Mehdi El Alaoui : Il appartient désormais au ministère de mettre en place la mise en œuvre de ses actions pour répondre aux nombreuses attentes qui espèrent que le Maroc réussira à parcourir tout le chemin qu’il reste à faire pour concrétiser l’ambition de MoroccoTech.
Que répondez-vous aux critiques très virulentes de ces dernières semaines concernant votre bilan à la tête de l’APEBI dans le contexte concomitant du renouvellement des instances de l’APEBI avec le lancement de MoroccoTech ?
Mehdi El Alaoui : La critique est constructive, sauf les attaques ad hominem, contre lesquelles des procédures en diffamation sont en cours. Sur notre bilan à l’APEBI, le travail phénoménal sur ces deux ans a abouti à cette urgence de lancer le coup d’envoi de cette initiative. C’est un travail rassembleur, il y a eu des couacs mais par exemple le dépôt de la marque qui est à l’origine de cette fausse polémique est tout simplement une erreur d’interprétation dans la mesure où la proactivité de l’APEBI qui est une structure reconnue par les pouvoirs publics et qui donc ne peut rien « faire » dans ce domaine seule, avait pour but de sécuriser la marque. De même, le site web qui a été créé est uniquement destiné à la landing page de l’événement et le site en morocco.tech est en cours. En simple réflexe de geek qui n’est pas inconnu aux gens du métier et compte tenu du fait que le nom commençait à fuiter, il a été discuté qu’il fallait le déposer rapidement.

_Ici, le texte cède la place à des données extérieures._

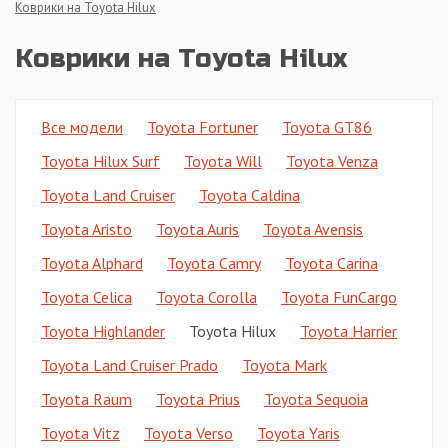
Коврики на Toyota Hilux
Коврики на Toyota Hilux
Все модели
Toyota Fortuner
Toyota GT86
Toyota Hilux Surf
Toyota Will
Toyota Venza
Toyota Land Cruiser
Toyota Caldina
Toyota Aristo
Toyota Auris
Toyota Avensis
Toyota Alphard
Toyota Camry
Toyota Carina
Toyota Celica
Toyota Corolla
Toyota FunCargo
Toyota Highlander
Toyota Hilux
Toyota Harrier
Toyota Land Cruiser Prado
Toyota Mark
Toyota Raum
Toyota Prius
Toyota Sequoia
Toyota Vitz
Toyota Verso
Toyota Yaris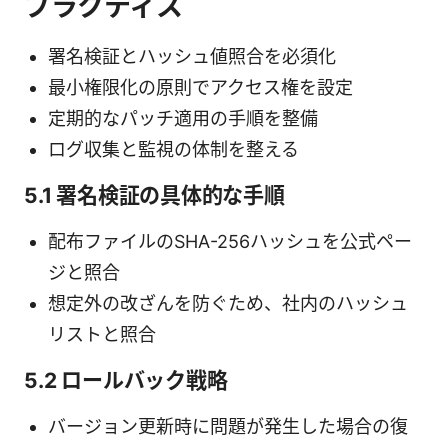
プラクティス
署名検証とハッシュ値照合を必須化
最小権限化の原則でアクセス権を設定
定期的なパッチ適用の手順を整備
ログ収集と監視の体制を整える
5.1 署名検証の具体的な手順
配布ファイルのSHA-256ハッシュを公式ペー
ジと照合
想定外の改ざんを防ぐため、社内のハッシュ
リストと照合
5.2 ロールバック戦略
バージョン更新時に問題が発生した場合の復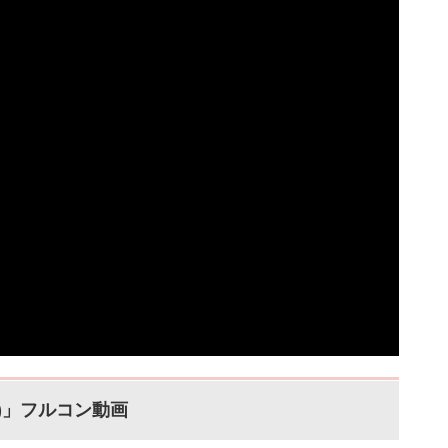
ーぷ)」フルコン動画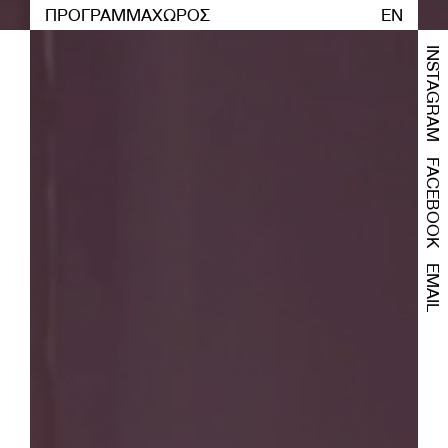
ΠΡΟΓΡΑΜΜΑ
ΧΩΡΟΣ
EN
INSTAGRAM
FACEBOOK
EMAIL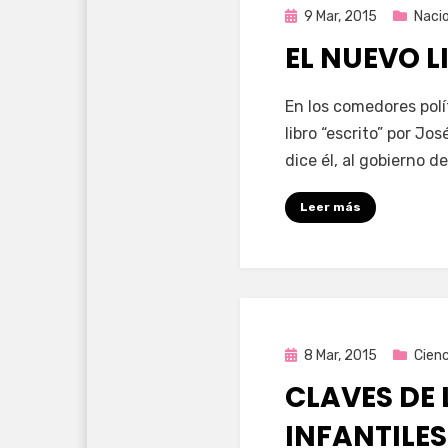
Publicada
9 Mar, 2015
Naci
en
EL NUEVO L
por
Enrique
En los comedores polí
libro “escrito” por J
dice él, al gobierno d
Leer más
Publicada
8 Mar, 2015
Cienc
en
CLAVES DE
INFANTILES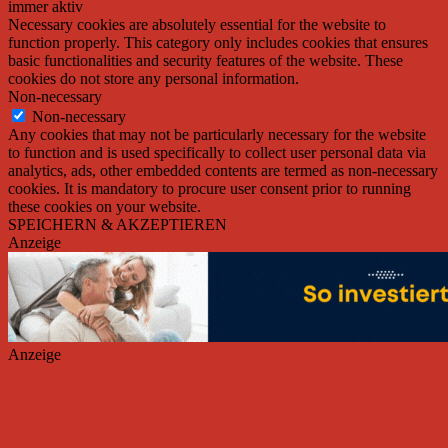
immer aktiv
Necessary cookies are absolutely essential for the website to
function properly. This category only includes cookies that ensures
basic functionalities and security features of the website. These
cookies do not store any personal information.
Non-necessary
Non-necessary
Any cookies that may not be particularly necessary for the website
to function and is used specifically to collect user personal data via
analytics, ads, other embedded contents are termed as non-necessary
cookies. It is mandatory to procure user consent prior to running
these cookies on your website.
SPEICHERN & AKZEPTIEREN
Anzeige
Anzeige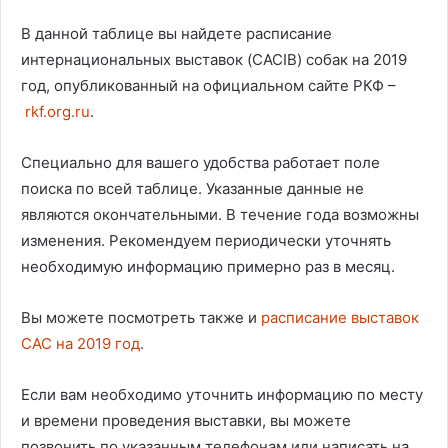
В данной таблице вы найдете расписание
интернациональных выставок (CACIB) собак на 2019
год, опубликованный на официальном сайте РКФ –
rkf.org.ru
.
Специально для вашего удобства работает поле
поиска по всей таблице. Указанные данные не
являются окончательными. В течение года возможны
изменения. Рекомендуем периодически уточнять
необходимую информацию примерно раз в месяц.
Вы можете посмотреть также и
расписание выставок
CAC на 2019 год
.
Если вам необходимо уточнить информацию по месту
и времени проведения выставки, вы можете
позвонить по указанным телефонам или написать на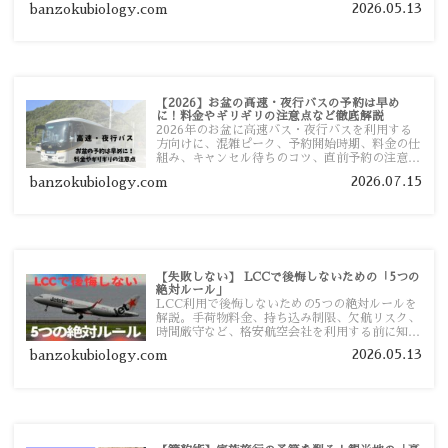
2026.05.13
banzokubiology.com
【2026】お盆の高速・夜行バスの予約は早め
に！料金やギリギリの注意点など徹底解説
2026年のお盆に高速バス・夜行バスを利用する
方向けに、混雑ピーク、予約開始時期、料金の仕
組み、キャンセル待ちのコツ、直前予約の注意点
まで詳しく解説します。
2026.07.15
banzokubiology.com
【失敗しない】 LCCで後悔しないための「5つの
絶対ルール」
LCC利用で後悔しないための5つの絶対ルールを
解説。手荷物料金、持ち込み制限、欠航リスク、
時間厳守など、格安航空会社を利用する前に知っ
ておきたい注意点を旅行者向けに詳しく紹介しま
2026.05.13
banzokubiology.com
す。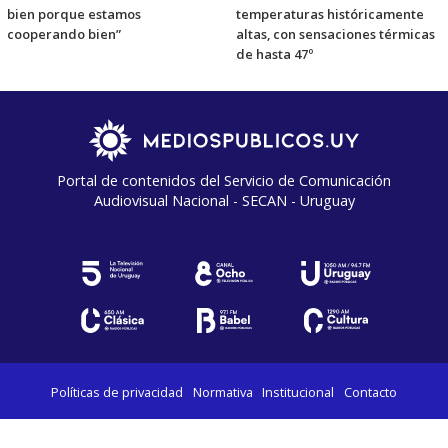
bien porque estamos
temperaturas históricamente
cooperando bien”
altas, con sensaciones térmicas
de hasta 47º
Portal de contenidos del Servicio de Comunicación
Audiovisual Nacional - SECAN - Uruguay
Políticas de privacidad
Normativa
Institucional
Contacto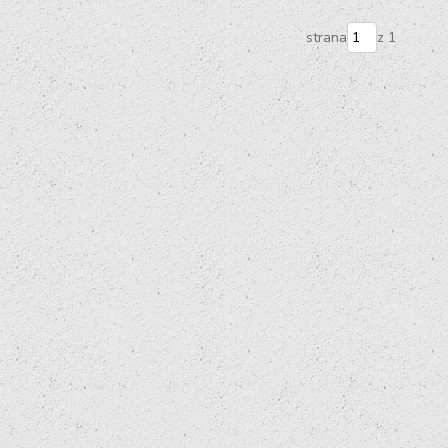
strana
z 1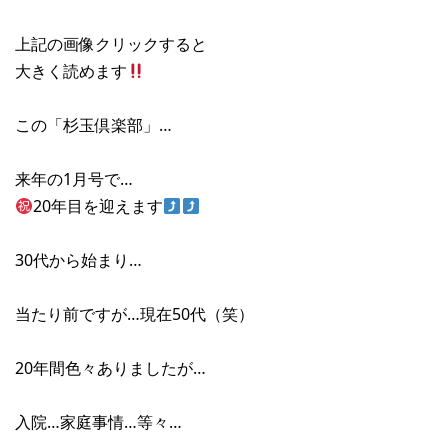
上記の画像クリックすると
大きく読めます
この「杉玉倶楽部」…
来年の1月号で…
20年目を迎えます
30代から始まり…
当たり前ですが…現在50代（笑）
20年間色々ありましたが…
入院…家庭事情…等々…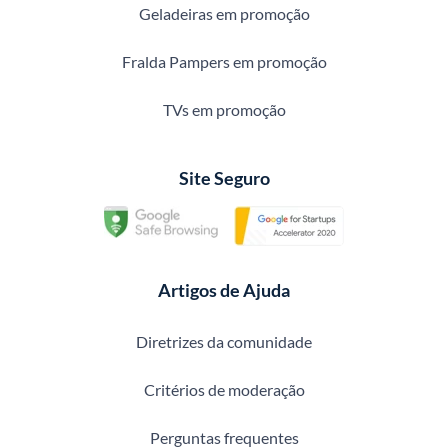
Geladeiras em promoção
Fralda Pampers em promoção
TVs em promoção
Site Seguro
Artigos de Ajuda
Diretrizes da comunidade
Critérios de moderação
Perguntas frequentes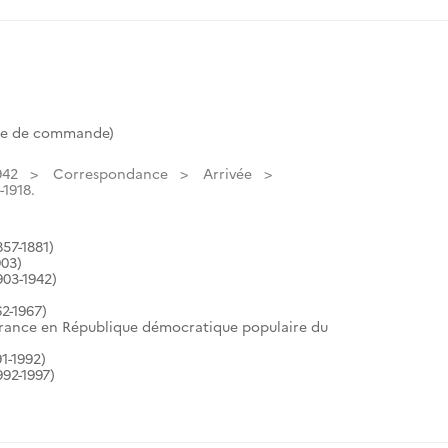
te de commande)
942
Correspondance
Arrivée
-1918.
57-1881)
903)
903-1942)
2-1967)
France en République démocratique populaire du
1-1992)
92-1997)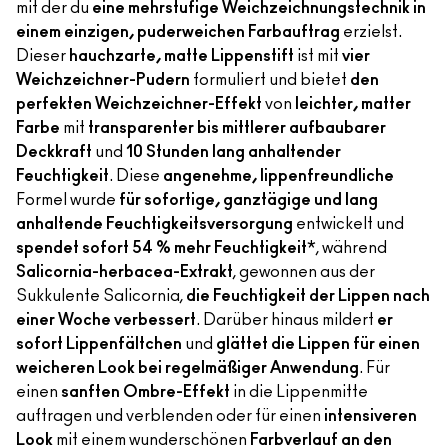
mit der du
eine mehrstufige Weichzeichnungstechnik in
einem einzigen, puderweichen Farbauftrag
erzielst.
Dieser
hauchzarte, matte Lippenstift
ist mit
vier
Weichzeichner-Pudern
formuliert und bietet
den
perfekten Weichzeichner-Effekt
von
leichter, matter
Farbe
mit
transparenter bis mittlerer aufbaubarer
Deckkraft
und
10 Stunden lang anhaltender
Feuchtigkeit
. Diese
angenehme, lippenfreundliche
Formel wurde
für sofortige, ganztägige und lang
anhaltende Feuchtigkeitsversorgung
entwickelt und
spendet sofort 54 % mehr Feuchtigkeit
*, während
Salicornia-herbacea-Extrakt
, gewonnen aus der
Sukkulente Salicornia,
die Feuchtigkeit der Lippen nach
einer Woche verbessert
. Darüber hinaus mildert
er
sofort Lippenfältchen
und
glättet die Lippen für einen
weicheren Look bei regelmäßiger Anwendung
. Für
einen
sanften Ombre-Effekt
in die Lippenmitte
auftragen und verblenden oder für einen
intensiveren
Look
mit einem wunderschönen
Farbverlauf an den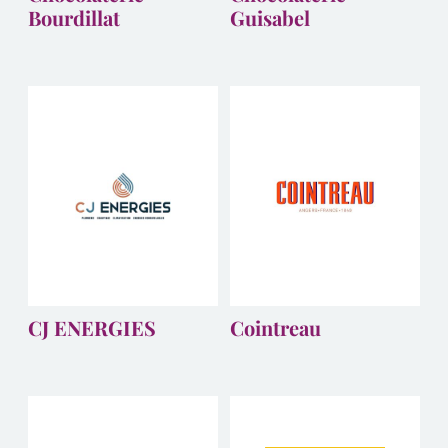
Bourdillat
Guisabel
CJ ENERGIES
Cointreau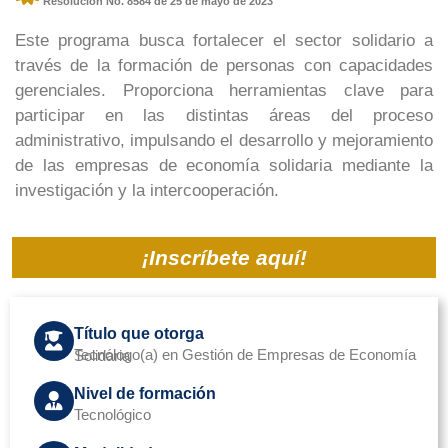
Resolución No. 8584 de 25 de mayo de 2023
Este programa busca fortalecer el sector solidario a
través de la formación de personas con capacidades
gerenciales. Proporciona herramientas clave para
participar en las distintas áreas del proceso
administrativo, impulsando el desarrollo y mejoramiento
de las empresas de economía solidaria mediante la
investigación y la intercooperación.
¡Inscríbete aquí!
Título que otorga
Tecnólogo(a) en Gestión de Empresas de Economía Solidaria
Nivel de formación
Tecnológico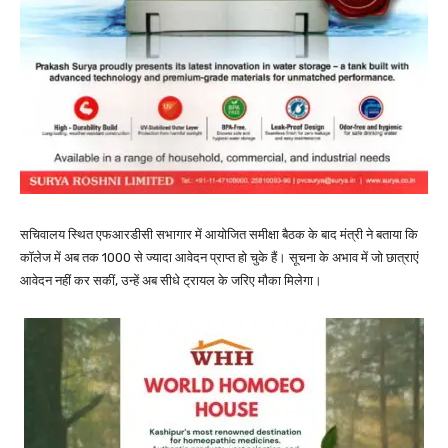
सचिवालय स्थित एफआरडीसी सभागार में आयोजित समीक्षा बैठक के बाद मंत्री ने बताया कि
कॉलेज में अब तक 1000 से ज्यादा आवेदन प्राप्त हो चुके हैं। सूचना के अभाव में जो छात्राएं
आवेदन नहीं कर सकीं, उन्हें अब सीधे ट्रायल के जरिए मौका मिलेगा।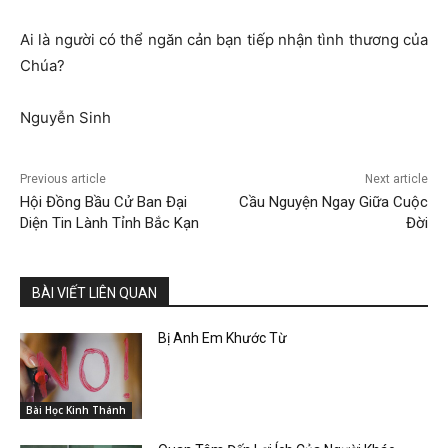
Ai là người có thể ngăn cản bạn tiếp nhận tình thương của
Chúa?
Nguyễn Sinh
Previous article
Next article
Hội Đồng Bầu Cử Ban Đại
Cầu Nguyện Ngay Giữa Cuộc
Diện Tin Lành Tỉnh Bắc Kạn
Đời
BÀI VIẾT LIÊN QUAN
Bị Anh Em Khước Từ
Bài Học Kinh Thánh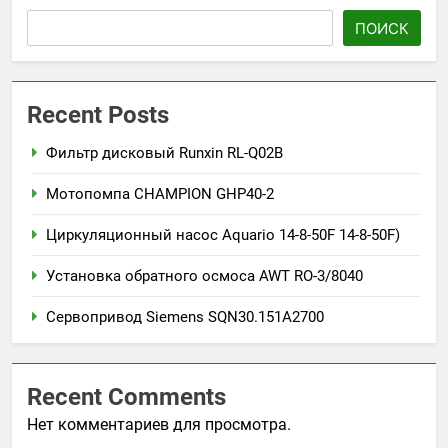
ПОИСК
Recent Posts
Фильтр дисковый Runxin RL-Q02B
Мотопомпа CHAMPION GHP40-2
Циркуляционный насос Aquario 14-8-50F 14-8-50F)
Установка обратного осмоса AWT RO-3/8040
Сервопривод Siemens SQN30.151A2700
Recent Comments
Нет комментариев для просмотра.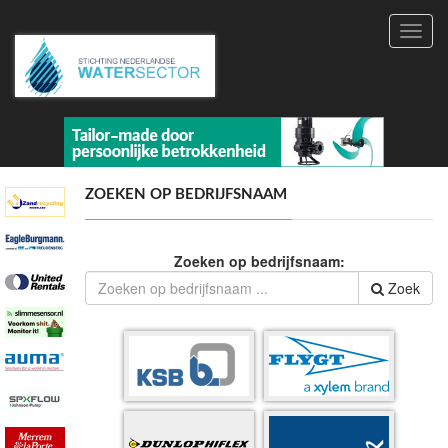
Toggl
navig
ZOEKEN OP BEDRIJFSNAAM
Zoeken op bedrijfsnaam:
Zoek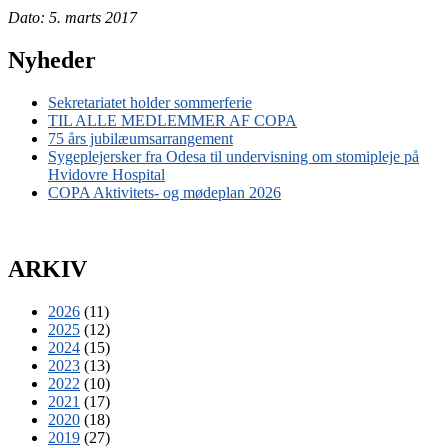
Dato: 5. marts 2017
Nyheder
Sekretariatet holder sommerferie
TIL ALLE MEDLEMMER AF COPA
75 års jubilæumsarrangement
Sygeplejersker fra Odesa til undervisning om stomipleje på
Hvidovre Hospital
COPA Aktivitets- og mødeplan 2026
ARKIV
2026
(11)
2025
(12)
2024
(15)
2023
(13)
2022
(10)
2021
(17)
2020
(18)
2019
(27)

Amine Zarouk : Concernant le renouvellement des instances dirigeantes, le Conseil d’administration de l’APEBI qui s’est tenu en décembre dernier, a validé une feuille de route à l’unanimité qui a été suivie à la lettre en termes de procédure et l’appel à candidature a d’ailleurs été publié dans les colonnes de l’Economiste. Notre candidature en tandem a toujours été pensée comme telle. Mais, plutôt que de rempiler pour un second mandat à la Présidence de l’APEBI comme tous nos prédécesseurs, nous avons opté pour une formule qui nous permet de poursuivre nos efforts entamés depuis deux ans (nous avons par exemple connu une augmentation de 20% de nos membres) tout en réinjectant du sang neuf dans l’équipe, qui il faut le rappeler, agit de manière totalement bénévole.
En bref, pourquoi faut-il continuer de croire en MoroccoTech ?
Amine Zarouk : Tout d’abord parce que ce projet est une victoire de la persévérance pendant plusieurs années de différents acteurs dont nous faisons partie, à travers d’innombrables heures de travail, de réunions, de préparation des dossiers et de réflexions communes au service d’une vision pour le Maroc digital de demain.
Mehdi El Alaoui : La seconde victoire de ce projet ambitieux est d’avoir réussi à intégrer durablement ce sujet du développement et du financement du numérique dans l’agenda du Gouvernement tout en fédérant autant d’acteurs. Maintenant que l’APEBI a joué son rôle de catalyseur auprès des pouvoirs publics, les équipes du ministère travaillent désormais à la mise en œuvre concrète des mesures et seront au rendez-vous à l’heure des bilans.